I nodded, took a sip of my coffee, and then said, “I think you might be gay.”

“Fuck you; I’m not gay.”

I spoke in calming tones. “It’s all right, there is nothing wrong with being gay. I know some pretty awesome people who are gay; they are just like you and me, they’re not diseased nor do they belong on another planet like some people might think. Being gay might actually bump up your cool factor.”

Crossing his arms, Freddy asked, “Why do you think I’m gay?”

I shrugged my shoulders. “To me, when a guy goes out of his way to tell another man about the amount of ‘*’ he eats in a night, he has to be covering up something. There is no way a guy can be that douchey without hiding a secret he’s too scared to let out.”

In all honesty, I had no clue about Freddy’s sexual preference, and I really didn’t care; that was his business, but if I could mind-f*ck him for a brief moment in time to get him off my back, then I would.

Pausing to think for a second, Freddy rubbed his chin, a worried look on his face. Before he spoke, a nervous laugh escaped him. “We were just bro-ing, nothing wrong with that. Women talk all the time, that doesn’t make them lesbians.”

“In fact, it doesn’t,” I pointed my cup at him and started to walk away.

“I’m not gay,” Freddy called out, another nervous laugh escaping him.
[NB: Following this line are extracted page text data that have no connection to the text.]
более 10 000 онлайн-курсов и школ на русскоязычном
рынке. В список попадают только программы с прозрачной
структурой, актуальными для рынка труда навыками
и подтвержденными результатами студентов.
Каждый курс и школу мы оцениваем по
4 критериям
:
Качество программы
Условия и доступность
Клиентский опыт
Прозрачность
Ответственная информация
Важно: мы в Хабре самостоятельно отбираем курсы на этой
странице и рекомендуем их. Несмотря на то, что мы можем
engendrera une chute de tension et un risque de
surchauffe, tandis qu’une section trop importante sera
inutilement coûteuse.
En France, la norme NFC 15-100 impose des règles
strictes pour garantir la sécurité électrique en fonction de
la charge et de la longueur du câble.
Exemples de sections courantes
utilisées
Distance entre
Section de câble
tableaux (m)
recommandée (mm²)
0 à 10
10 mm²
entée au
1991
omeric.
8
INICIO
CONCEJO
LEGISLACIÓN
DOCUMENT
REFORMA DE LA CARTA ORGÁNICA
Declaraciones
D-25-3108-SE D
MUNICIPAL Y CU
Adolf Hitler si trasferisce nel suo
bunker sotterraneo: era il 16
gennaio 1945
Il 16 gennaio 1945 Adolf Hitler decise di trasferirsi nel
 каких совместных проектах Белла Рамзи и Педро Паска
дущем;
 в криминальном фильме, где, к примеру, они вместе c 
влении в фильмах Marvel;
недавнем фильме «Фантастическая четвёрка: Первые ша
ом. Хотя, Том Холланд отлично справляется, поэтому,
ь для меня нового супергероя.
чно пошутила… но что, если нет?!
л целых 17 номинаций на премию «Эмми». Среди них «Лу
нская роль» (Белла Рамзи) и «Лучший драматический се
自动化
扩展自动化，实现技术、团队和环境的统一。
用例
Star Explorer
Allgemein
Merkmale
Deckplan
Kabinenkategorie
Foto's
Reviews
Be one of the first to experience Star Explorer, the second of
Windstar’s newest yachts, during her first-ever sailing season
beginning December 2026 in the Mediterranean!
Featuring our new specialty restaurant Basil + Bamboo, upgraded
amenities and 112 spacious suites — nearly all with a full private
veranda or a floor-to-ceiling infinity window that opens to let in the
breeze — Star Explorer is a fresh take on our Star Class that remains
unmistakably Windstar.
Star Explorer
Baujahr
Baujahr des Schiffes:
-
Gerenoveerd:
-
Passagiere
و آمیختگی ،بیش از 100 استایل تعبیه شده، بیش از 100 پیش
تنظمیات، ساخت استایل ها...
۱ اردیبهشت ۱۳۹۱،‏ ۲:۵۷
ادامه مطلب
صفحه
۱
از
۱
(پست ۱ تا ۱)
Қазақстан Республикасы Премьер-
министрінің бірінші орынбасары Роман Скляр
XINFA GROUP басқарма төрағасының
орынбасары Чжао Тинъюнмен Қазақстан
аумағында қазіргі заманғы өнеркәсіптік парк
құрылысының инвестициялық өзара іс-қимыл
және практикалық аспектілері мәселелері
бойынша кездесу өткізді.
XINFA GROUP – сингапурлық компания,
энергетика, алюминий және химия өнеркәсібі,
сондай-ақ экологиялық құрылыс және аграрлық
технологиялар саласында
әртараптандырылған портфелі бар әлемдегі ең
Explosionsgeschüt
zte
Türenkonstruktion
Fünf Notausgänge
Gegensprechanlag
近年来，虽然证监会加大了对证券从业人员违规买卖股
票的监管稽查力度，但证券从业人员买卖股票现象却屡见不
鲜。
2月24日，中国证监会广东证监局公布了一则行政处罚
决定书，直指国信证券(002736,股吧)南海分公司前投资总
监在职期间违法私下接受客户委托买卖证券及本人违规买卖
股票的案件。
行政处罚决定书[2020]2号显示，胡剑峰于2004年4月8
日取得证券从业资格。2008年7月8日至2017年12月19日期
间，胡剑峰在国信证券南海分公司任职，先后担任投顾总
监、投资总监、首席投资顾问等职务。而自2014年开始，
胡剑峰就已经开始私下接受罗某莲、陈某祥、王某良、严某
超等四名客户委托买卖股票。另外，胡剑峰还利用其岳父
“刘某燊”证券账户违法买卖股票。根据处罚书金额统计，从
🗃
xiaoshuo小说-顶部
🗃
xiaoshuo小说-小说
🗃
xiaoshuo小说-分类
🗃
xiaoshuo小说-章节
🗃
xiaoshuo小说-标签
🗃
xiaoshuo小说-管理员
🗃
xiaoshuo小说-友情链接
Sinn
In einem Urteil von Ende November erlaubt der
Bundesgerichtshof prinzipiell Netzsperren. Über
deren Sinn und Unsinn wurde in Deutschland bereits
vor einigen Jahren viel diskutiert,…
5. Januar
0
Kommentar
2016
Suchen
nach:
Rolling my eyes, I worked my way back to my cubicle, where I had a framed picture of Rosie right next to my computer. I sat down in my chair and stared at the picture. She was wearing one of her cute polka dot dresses, this one was pink with white dots. Her hair was piled up on top of her head, random brown wisps framing her beautiful face. She was looking off to the side and there was a gorgeous smile on her face. It was one of my favorite pictures of her because it captured her true spirit, the girl I fell in love with back in college, and the girl who I’m so f*cking lucky to call mine now.